A two-way star who played without a helmet early in his career, Stydahar was named all-NFL for four straight seasons from 1937-40. He was part of the Bears team that annihilated the Washington Redskins 73-0 in the 1940 title game, a contest that remains the most lopsided in NFL history.

Playing two more seasons after returning from the Navy, Stydahar retired after helping the Bears defeat the New York Giants 24-14 in the 1946 NFL Championship game.

Stydahar, who later served as an assistant coach on the Bears' 1963 title team, was inducted into the Hall of Fame in 1967. He passed away on March 23, 1977 at the age of 65.

Without the sophisticated scouting that exists today, legend has it that Halas chose Fortmann in the ninth and final round of the inaugural NFL Draft because Papa Bear liked the player's name.

Standing just six-feet tall and weighing 210 pounds, Fortmann was small for an offensive lineman even by 1930s and '40s standards. But that didn't stop him from earning all-NFL honors for six straight seasons from 1938-43.

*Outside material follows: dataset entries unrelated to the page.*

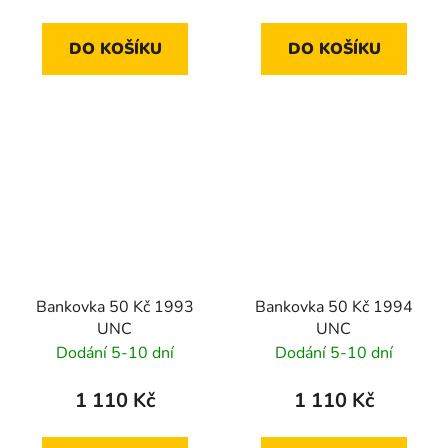
DO KOŠÍKU
DO KOŠÍKU
Bankovka 50 Kč 1993
Bankovka 50 Kč 1994
UNC
UNC
Dodání 5-10 dní
Dodání 5-10 dní
1 110 Kč
1 110 Kč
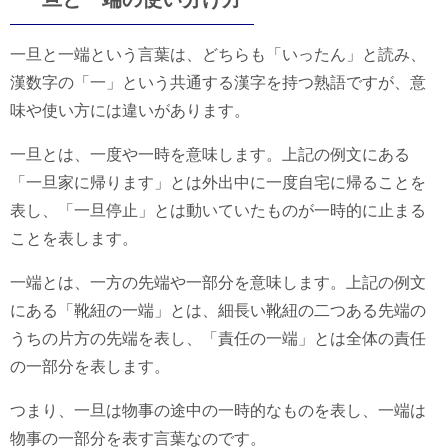
一旦と一端という言葉は、どちらも「いったん」と読み、
漢数字の「一」という共通する漢字を持つ熟語ですが、意
味や使い方には違いがあります。
一旦とは、一度や一時を意味します。上記の例文にある
「一旦家に帰ります」とは外出中に一度自宅に帰ることを
表し、「一旦停止」とは動いていたものが一時的に止まる
ことを表します。
一端とは、一方の先端や一部分を意味します。上記の例文
にある「靴紐の一端」とは、細長い靴紐の二つある先端の
うちの片方の先端を表し、「責任の一端」とは全体の責任
の一部分を表します。
つまり、一旦は物事の途中の一時的なものを表し、一端は
物事の一部分を表す言葉なのです。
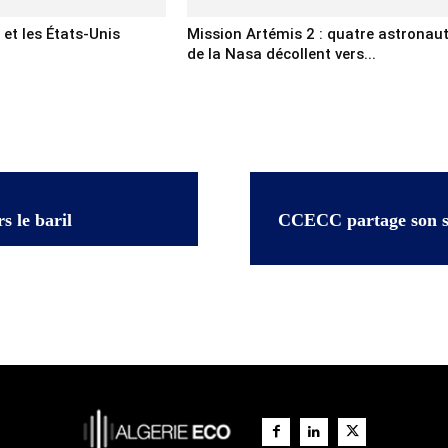
n et les États-Unis
Mission Artémis 2 : quatre astronau
de la Nasa décollent vers...
s le baril
CCECC partage son sav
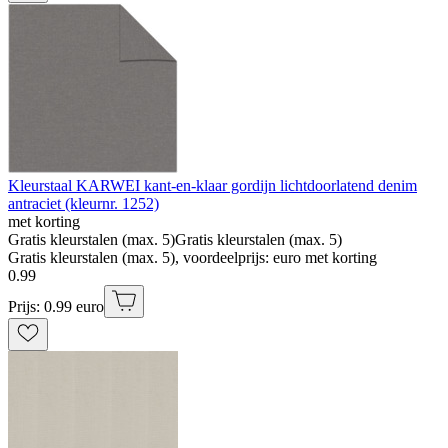
Kleurstaal KARWEI kant-en-klaar gordijn lichtdoorlatend denim
antraciet (kleurnr. 1252)
met korting
Gratis kleurstalen (max. 5)
Gratis kleurstalen (max. 5)
Gratis kleurstalen (max. 5), voordeelprijs: euro met korting
0
.
99
Prijs: 0.99 euro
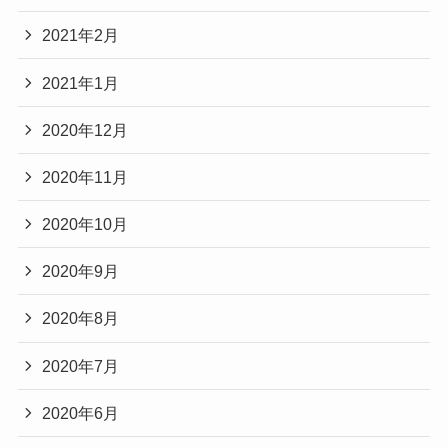
2021年2月
2021年1月
2020年12月
2020年11月
2020年10月
2020年9月
2020年8月
2020年7月
2020年6月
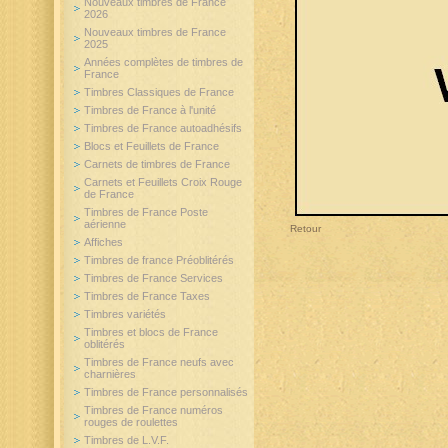
Nouveaux timbres de France
2026
Nouveaux timbres de France
2025
Années complètes de timbres de
France
Timbres Classiques de France
Timbres de France à l'unité
Timbres de France autoadhésifs
Blocs et Feuillets de France
Carnets de timbres de France
Carnets et Feuillets Croix Rouge
de France
Timbres de France Poste
aérienne
Retour
Affiches
Timbres de france Préoblitérés
Timbres de France Services
Timbres de France Taxes
Timbres variétés
Timbres et blocs de France
oblitérés
Timbres de France neufs avec
charnières
Timbres de France personnalisés
Timbres de France numéros
rouges de roulettes
Timbres de L.V.F.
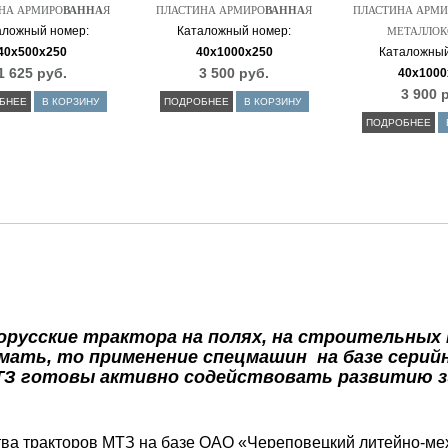
НА АРМИРО
ВАННА
Я
ПЛАСТИНА АРМИРО
ВАННА
Я
ПЛАСТИНА АРМИ
аложный номер:
Каталожный номер:
МЕТАЛЛОК
40х500х250
40х1000х250
Каталожный
1 625 руб.
3 500 руб.
40х1000
3 900 
БНЕЕ
В КОРЗИНУ
ПОДРОБНЕЕ
В КОРЗИНУ
ПОДРОБНЕЕ
усские трактора на полях, на строительных п
умать, то применение спецмашин на базе сери
ТЗ готовы активно содействовать развитию з
ва тракторов МТЗ на базе ОАО «Череповецкий литейно-мех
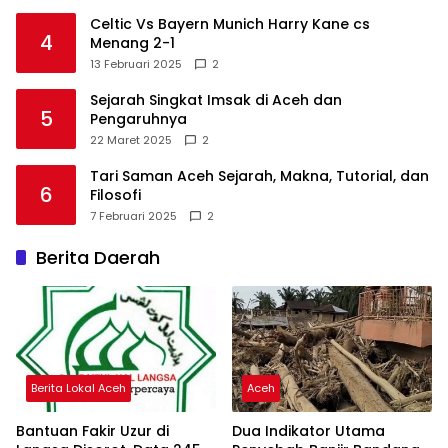
Celtic Vs Bayern Munich Harry Kane cs
4
Menang 2-1
13 Februari 2025
2
Sejarah Singkat Imsak di Aceh dan
5
Pengaruhnya
22 Maret 2025
2
Tari Saman Aceh Sejarah, Makna, Tutorial, dan
6
Filosofi
7 Februari 2025
2
Berita Daerah
Berita Lokal Aceh
Aceh
Bantuan Fakir Uzur di
Dua Indikator Utama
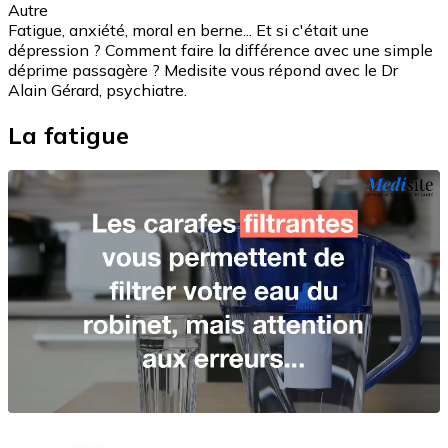
Autre
Fatigue, anxiété, moral en berne... Et si c'était une
dépression ? Comment faire la différence avec une simple
déprime passagère ? Medisite vous répond avec le Dr
Alain Gérard, psychiatre.
La fatigue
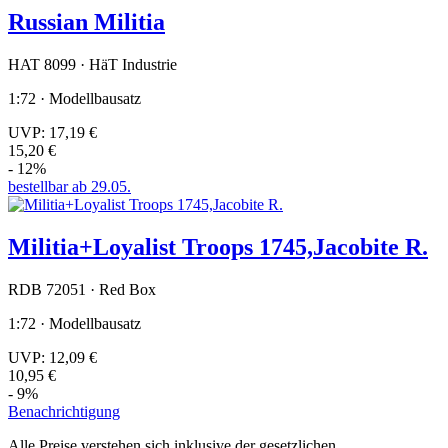
Russian Militia
HAT 8099 · HäT Industrie
1:72 · Modellbausatz
UVP:
17,19 €
15,20 €
- 12%
bestellbar ab 29.05.
Militia+Loyalist Troops 1745,Jacobite R.
RDB 72051 · Red Box
1:72 · Modellbausatz
UVP:
12,09 €
10,95 €
- 9%
Benachrichtigung
Alle Preise verstehen sich inklusive der gesetzlichen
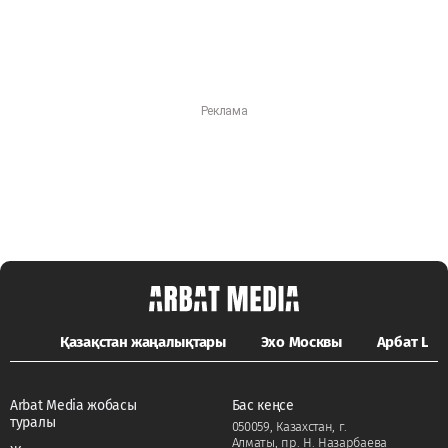
Қазақстан жаңалықтары
Эхо Москвы
Арбат LIFE
Arbat Media жобасы
Бас кеңсе
туралы
050059, Казахстан, г.
Алматы, пр. Н. Назарбаева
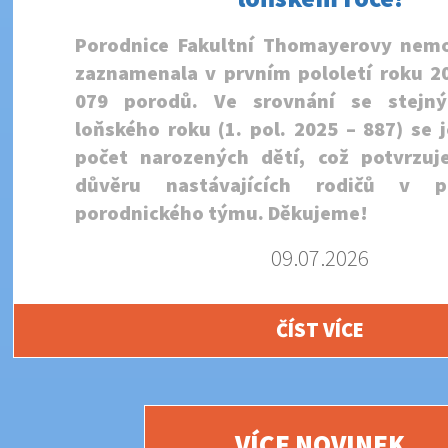
Porodnice Fakultní Thomayerovy nemo
zaznamenala v prvním pololetí roku 2
079 porodů. Ve srovnání se stej
loňského roku (1. pol. 2025 – 887) se 
počet narozených dětí, což potvrzuje
důvěru nastávajících rodičů v p
porodnického týmu. Děkujeme!
09.07.2026
ČÍST VÍCE
VÍCE NOVINEK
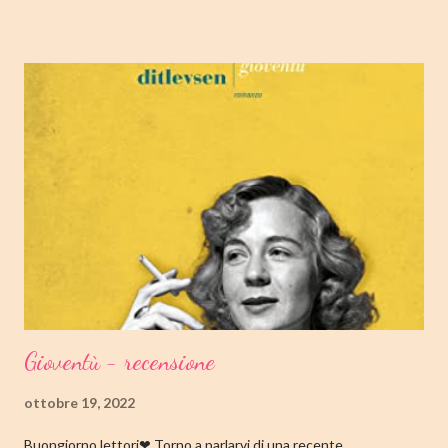
termine. Buone letture❤ TITOLO: I NOSTRI CUORI PERDUTI
AUTRICE: CELESTE NG DATA DI PUBBLICAZIONE: 11
OTTOBRE 2022 CASA EDITRICE: MONDADORI GENERE:
ROMANZO PAGINE: 348 PREZZO: 19.00/EBOOK 10.99 Link
Amazon TRAMA Bird è un ragazzino di dodici anni che vive a
Cambridge, Massachusetts, con suo padre, un ex linguista ora
impiegato nella biblioteca universitaria di fronte a casa. Sua
madre, Margaret, una poetessa di origini cinesi, li ha abbandonati
quando lui aveva solo nove anni in circostanze misteriose, dopo
che una sua poesi...
Gioventù - recensione
ottobre 19, 2022
Buongiorno lettori❤ Torno a parlarvi di una recente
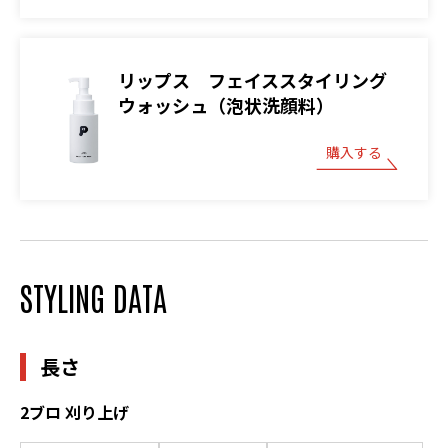
リップス フェイススタイリング
ウォッシュ（泡状洗顔料）
購入する
STYLING DATA
長さ
2ブロ 刈り上げ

As a rookie in 1936, Fortmann was the youngest starter in the NFL at the age of 20. Halas allowed Fortmann, a Phi Beta Kappa scholar, to attend medical school while he played for the Bears and he graduated from the University of Chicago School of Medicine in 1940.

"Without George's understanding and cooperation," Fortmann once said, "I could have never prepared for my future."

Fortmann retired from football and entered the Navy in 1943 after helping the Bears win three NFL championships in four seasons. In 1965, he became just the second guard ever to be elected to the Hall of Fame. Fortmann passed away on May 23, 1995 at the age of 79.